■ What the task requires ■
Print every line of the listing below, starting with the line that holds "переводе. Ее снимают" and going on through the line that holds "вы делаете получателю, который", both included, and print nothing else.

■ Material supplied ■
_ _ _ _
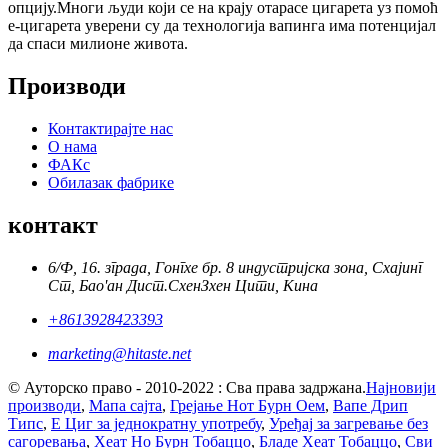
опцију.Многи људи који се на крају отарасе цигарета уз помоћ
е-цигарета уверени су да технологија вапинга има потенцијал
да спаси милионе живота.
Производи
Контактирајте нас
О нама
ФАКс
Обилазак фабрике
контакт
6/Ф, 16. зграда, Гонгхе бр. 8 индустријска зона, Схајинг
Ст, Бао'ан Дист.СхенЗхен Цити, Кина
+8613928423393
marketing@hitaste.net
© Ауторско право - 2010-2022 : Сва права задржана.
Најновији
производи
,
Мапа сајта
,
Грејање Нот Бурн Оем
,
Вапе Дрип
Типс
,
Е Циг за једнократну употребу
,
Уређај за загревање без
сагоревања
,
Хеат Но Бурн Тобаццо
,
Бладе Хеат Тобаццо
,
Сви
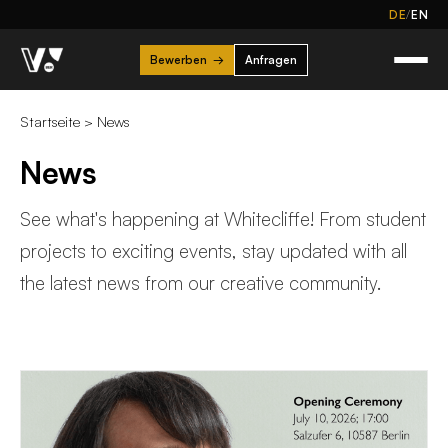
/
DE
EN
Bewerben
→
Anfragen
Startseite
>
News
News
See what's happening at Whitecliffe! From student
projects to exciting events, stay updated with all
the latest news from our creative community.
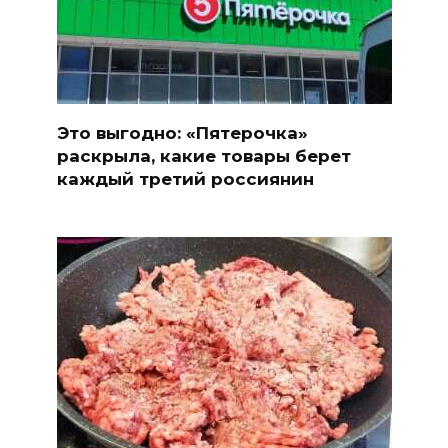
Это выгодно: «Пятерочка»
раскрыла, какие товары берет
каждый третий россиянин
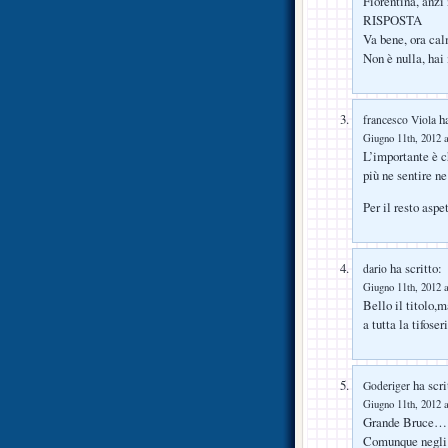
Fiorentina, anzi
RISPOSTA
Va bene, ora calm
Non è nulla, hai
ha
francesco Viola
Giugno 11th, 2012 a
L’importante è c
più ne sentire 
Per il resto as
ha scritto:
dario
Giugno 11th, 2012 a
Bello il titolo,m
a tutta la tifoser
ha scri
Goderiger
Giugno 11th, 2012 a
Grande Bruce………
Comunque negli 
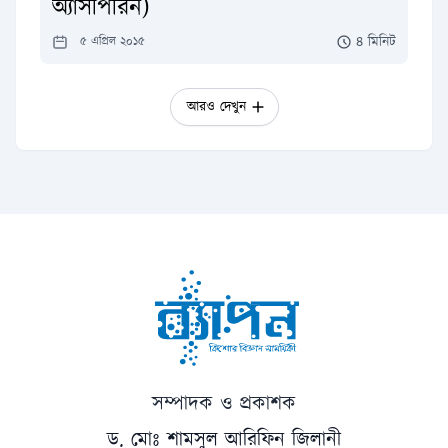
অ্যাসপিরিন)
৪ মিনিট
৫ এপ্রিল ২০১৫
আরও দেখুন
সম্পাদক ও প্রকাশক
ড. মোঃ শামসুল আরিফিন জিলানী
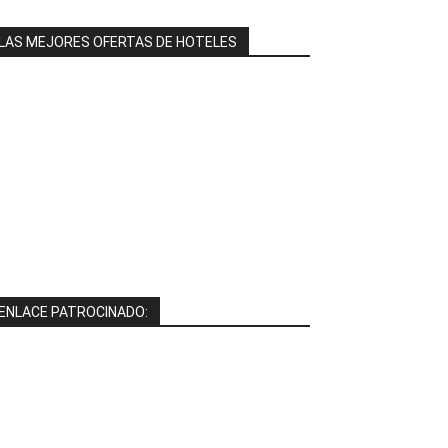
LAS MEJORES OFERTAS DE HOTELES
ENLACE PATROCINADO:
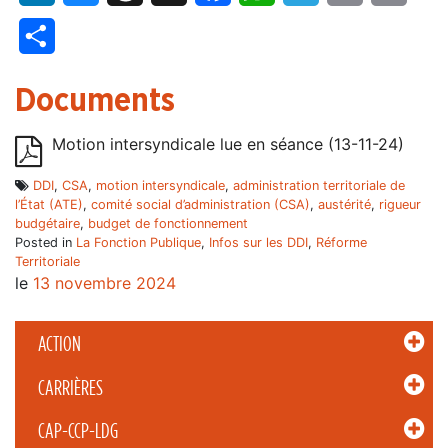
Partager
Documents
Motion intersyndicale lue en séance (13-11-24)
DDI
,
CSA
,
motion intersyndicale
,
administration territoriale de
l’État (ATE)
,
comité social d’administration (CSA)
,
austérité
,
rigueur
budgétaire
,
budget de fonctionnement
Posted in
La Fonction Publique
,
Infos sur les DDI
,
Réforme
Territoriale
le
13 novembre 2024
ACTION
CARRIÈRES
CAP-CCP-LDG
_ _ _ _
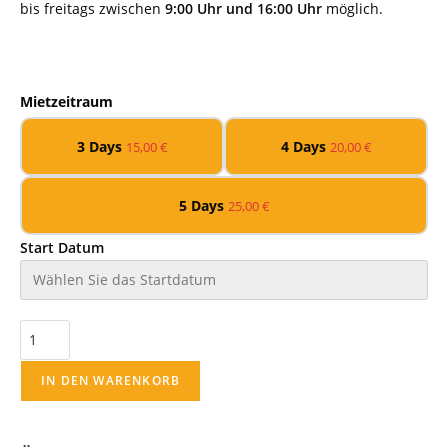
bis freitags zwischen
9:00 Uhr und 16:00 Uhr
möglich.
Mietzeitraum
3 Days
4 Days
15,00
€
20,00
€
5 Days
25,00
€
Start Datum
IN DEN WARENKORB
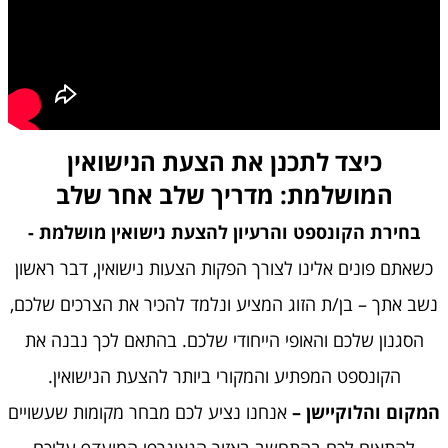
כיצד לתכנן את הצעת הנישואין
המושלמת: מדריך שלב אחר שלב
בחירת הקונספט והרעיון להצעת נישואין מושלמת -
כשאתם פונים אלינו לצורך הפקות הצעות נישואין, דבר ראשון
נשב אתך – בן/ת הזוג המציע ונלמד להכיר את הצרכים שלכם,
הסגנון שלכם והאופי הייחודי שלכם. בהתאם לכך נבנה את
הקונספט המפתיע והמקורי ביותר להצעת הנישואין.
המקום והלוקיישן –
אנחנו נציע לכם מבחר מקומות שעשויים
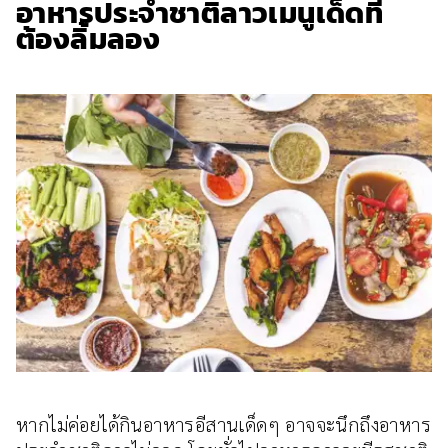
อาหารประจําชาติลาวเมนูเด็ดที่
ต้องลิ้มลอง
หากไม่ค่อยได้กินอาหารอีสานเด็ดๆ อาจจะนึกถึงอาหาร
_ _ _ _
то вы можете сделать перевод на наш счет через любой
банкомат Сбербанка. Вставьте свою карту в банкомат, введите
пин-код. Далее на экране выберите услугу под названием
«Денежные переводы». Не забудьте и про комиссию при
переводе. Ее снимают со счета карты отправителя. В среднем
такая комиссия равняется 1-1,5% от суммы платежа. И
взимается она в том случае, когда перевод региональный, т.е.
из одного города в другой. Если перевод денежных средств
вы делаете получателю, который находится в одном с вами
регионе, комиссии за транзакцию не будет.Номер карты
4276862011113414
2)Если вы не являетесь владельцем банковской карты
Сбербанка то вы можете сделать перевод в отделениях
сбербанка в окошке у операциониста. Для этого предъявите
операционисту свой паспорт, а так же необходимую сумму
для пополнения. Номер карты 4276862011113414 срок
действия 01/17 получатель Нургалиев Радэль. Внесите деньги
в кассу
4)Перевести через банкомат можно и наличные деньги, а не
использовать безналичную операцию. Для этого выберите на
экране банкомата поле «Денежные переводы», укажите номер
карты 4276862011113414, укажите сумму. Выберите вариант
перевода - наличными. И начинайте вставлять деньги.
_ _ _ _
■ Written solution ■
переводе. Ее снимают со счета карты отправителя. В среднем
такая комиссия равняется 1-1,5% от суммы платежа. И
взимается она в том случае, когда перевод региональный, т.е.
из одного города в другой. Если перевод денежных средств
вы делаете получателю, который находится в одном с вами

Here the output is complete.